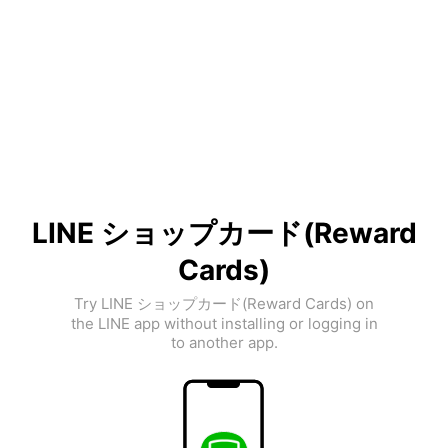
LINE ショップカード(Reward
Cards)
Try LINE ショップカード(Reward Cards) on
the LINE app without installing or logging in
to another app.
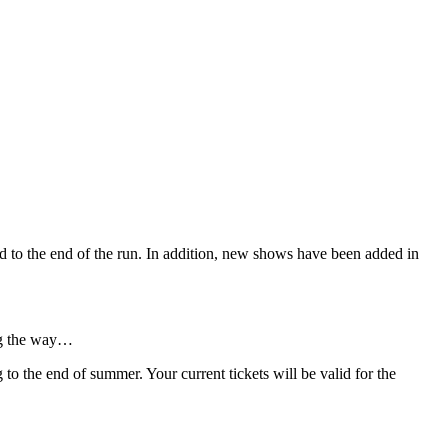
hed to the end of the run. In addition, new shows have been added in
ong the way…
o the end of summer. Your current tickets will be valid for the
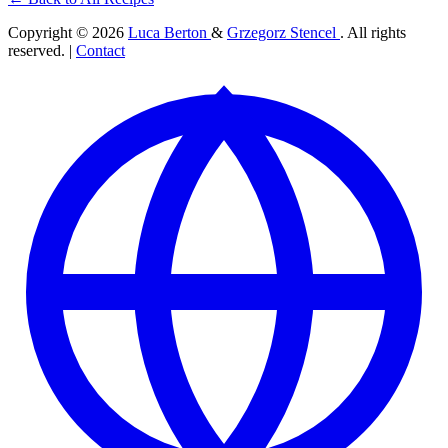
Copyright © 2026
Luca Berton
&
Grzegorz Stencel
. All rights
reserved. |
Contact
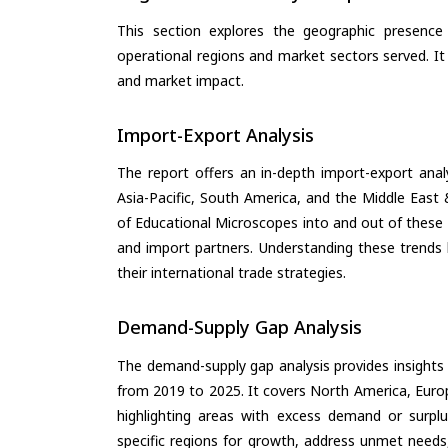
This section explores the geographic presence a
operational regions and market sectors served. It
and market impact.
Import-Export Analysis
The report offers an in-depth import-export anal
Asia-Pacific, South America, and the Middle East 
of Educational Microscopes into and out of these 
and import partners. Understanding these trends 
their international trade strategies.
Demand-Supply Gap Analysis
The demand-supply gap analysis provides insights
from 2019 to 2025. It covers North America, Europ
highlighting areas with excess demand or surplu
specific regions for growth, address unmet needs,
========
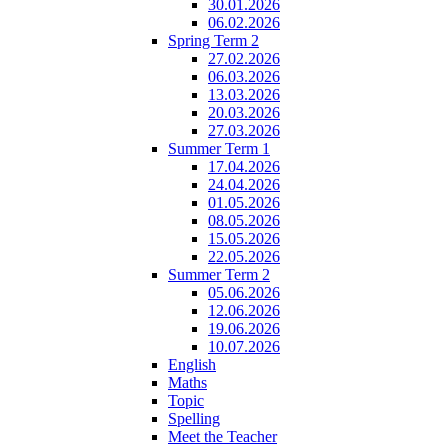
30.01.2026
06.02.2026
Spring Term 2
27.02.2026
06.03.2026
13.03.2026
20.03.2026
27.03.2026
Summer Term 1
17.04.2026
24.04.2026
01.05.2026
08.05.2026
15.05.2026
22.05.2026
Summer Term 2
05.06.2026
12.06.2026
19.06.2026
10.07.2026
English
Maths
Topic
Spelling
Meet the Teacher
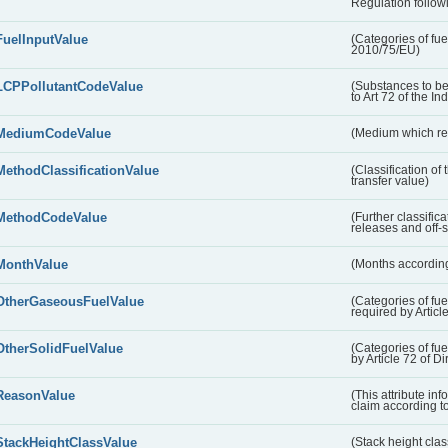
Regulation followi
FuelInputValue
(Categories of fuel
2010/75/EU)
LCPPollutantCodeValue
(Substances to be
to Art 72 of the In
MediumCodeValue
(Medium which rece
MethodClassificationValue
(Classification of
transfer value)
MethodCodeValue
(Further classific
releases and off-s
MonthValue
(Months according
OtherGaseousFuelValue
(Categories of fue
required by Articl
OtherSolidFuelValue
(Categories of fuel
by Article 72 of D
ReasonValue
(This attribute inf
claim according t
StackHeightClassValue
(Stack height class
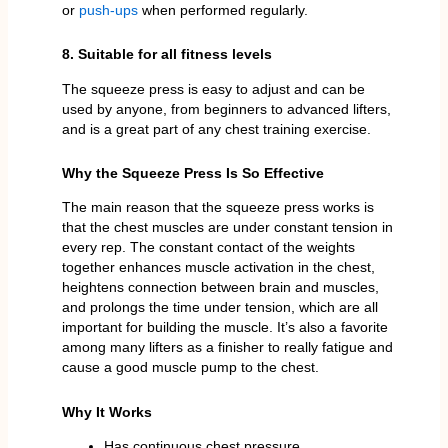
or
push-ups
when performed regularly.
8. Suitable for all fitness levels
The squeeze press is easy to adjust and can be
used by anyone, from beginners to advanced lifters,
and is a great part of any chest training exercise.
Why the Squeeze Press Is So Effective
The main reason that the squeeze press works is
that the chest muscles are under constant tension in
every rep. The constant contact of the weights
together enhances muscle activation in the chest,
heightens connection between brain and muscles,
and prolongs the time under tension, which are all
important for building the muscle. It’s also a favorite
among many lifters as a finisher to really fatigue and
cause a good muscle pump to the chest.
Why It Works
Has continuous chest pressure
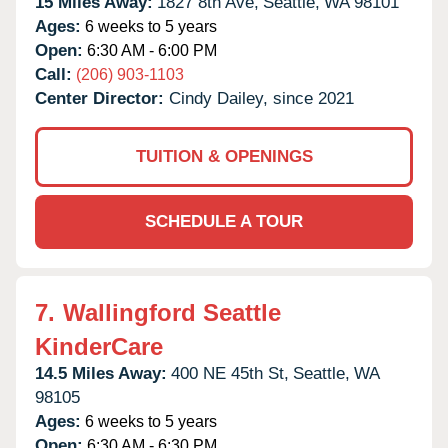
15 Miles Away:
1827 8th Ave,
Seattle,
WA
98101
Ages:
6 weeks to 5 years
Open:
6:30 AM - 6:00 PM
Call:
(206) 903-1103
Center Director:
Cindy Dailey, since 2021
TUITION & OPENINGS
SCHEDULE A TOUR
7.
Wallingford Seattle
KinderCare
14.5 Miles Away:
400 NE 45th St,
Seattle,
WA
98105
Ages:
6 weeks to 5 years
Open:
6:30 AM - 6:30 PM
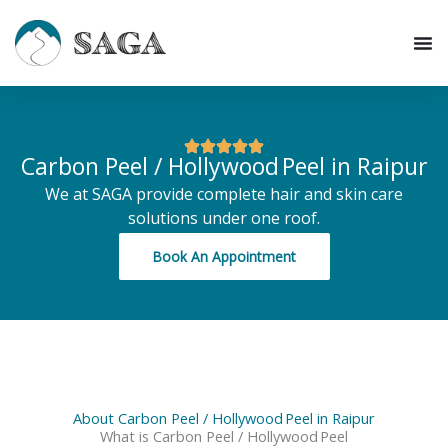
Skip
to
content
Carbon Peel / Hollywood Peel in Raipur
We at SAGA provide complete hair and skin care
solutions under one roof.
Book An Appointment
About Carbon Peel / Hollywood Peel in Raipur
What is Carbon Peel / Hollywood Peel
========
#### [Task to carry out]
Going through the entries, return every line holding the word "chest".

#### [Solved exercise]
and is a great part of any chest training exercise.
that the chest muscles are under constant tension in
together enhances muscle activation in the chest,
cause a good muscle pump to the chest.
Has continuous chest pressure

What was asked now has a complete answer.